Toute la mythologie, des contes et des bylines, est remplie de personnages du monde animal : oiseaux, bêtes sauvages, ceux qui rampent et ceux qui nagent, ils ont tous leur caractère et parlent notre langue. N’est-ce pas étrange ? Le plus vraisemblable est que l’épopée n’est pas sortie du néant et pour cette raison, on peut supposer qu’elle repose sur des textes de l’ancien testament, des vies de saints et des paraboles chrétiennes. Dans la symbolique des premiers chrétiens, on représentait les apôtres sous la forme de 12 brebis, entourant l’Agneau de Dieu, et n’est-il pas étrange que ce soient précisément des animaux qui soient devenus les symboles des quatre évangélistes ? L’aigle correspond à Jean le Théologien ; le taureau à Luc, le lion à Marc et l’Ange à Mathieu. La tradition de l’écriture trouva des prolongements plus lointains. Le Moyen âge regorge de superbes récits. 

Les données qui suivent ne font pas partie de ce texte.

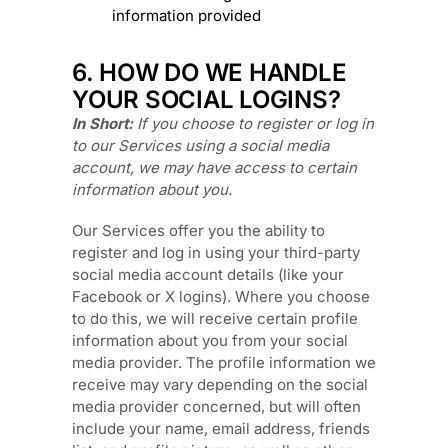
information provided
6. HOW DO WE HANDLE
YOUR SOCIAL LOGINS?
In Short:
If you choose to register or log in
to our Services using a social media
account, we may have access to certain
information about you.
Our Services offer you the ability to
register and log in using your third-party
social media account details (like your
Facebook or X logins). Where you choose
to do this, we will receive certain profile
information about you from your social
media provider. The profile information we
receive may vary depending on the social
media provider concerned, but will often
include your name, email address, friends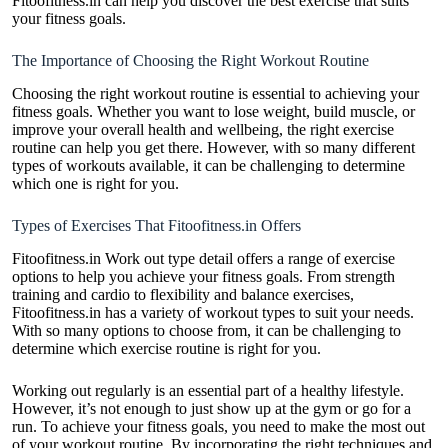
Fitoofitness.in can help you discover the best exercise that suits
your fitness goals.
The Importance of Choosing the Right Workout Routine
Choosing the right workout routine is essential to achieving your
fitness goals. Whether you want to lose weight, build muscle, or
improve your overall health and wellbeing, the right exercise
routine can help you get there. However, with so many different
types of workouts available, it can be challenging to determine
which one is right for you.
Types of Exercises That Fitoofitness.in Offers
Fitoofitness.in Work out type detail offers a range of exercise
options to help you achieve your fitness goals. From
strength
training
and cardio to flexibility and balance exercises,
Fitoofitness.in has a variety of workout types to suit your needs.
With so many options to choose from, it can be challenging to
determine which exercise routine is right for you.
Working out regularly is an essential part of a healthy lifestyle.
However, it’s not enough to just show up at the gym or go for a
run. To achieve your fitness goals, you need to make the most out
of your workout routine. By incorporating the right techniques and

Ces derniers temps, dans le monde entier, se déroulent de nombreuses recherches sur le cerveau des animaux. 

En France, le docteur es sciences Elizabeth de Fontenay, spécialiste de Denis Diderot, a écrit déjà plusieurs livres sur la ressemblance des animaux et des hommes et sur la responsabilité des uns envers les autres. Beaucoup de savants occidentaux s’occupent sérieusement des interactions entre le cerveau humain et le monde animal et végétal. Dans ce complexe intervient tout un bouquet d’émotions ressenties par l’homme devant le monde extérieur : la tendresse, les caresses, la couleur, les odeurs, le toucher, l’éducation et enfin la guérison. Les savants ont déjà prouvé l’influence bénéfique des dauphins et des chevaux sur les enfants atteints de maladies psychiques graves, des chiens et des chats sur les personnes âgées isolées. 

On ne s’étonnera pas que, dans la sainte Russie, il ait été interdit de consommer des pigeons et des chevaux ! On peut en trouver l’explication directe dans les Ecritures.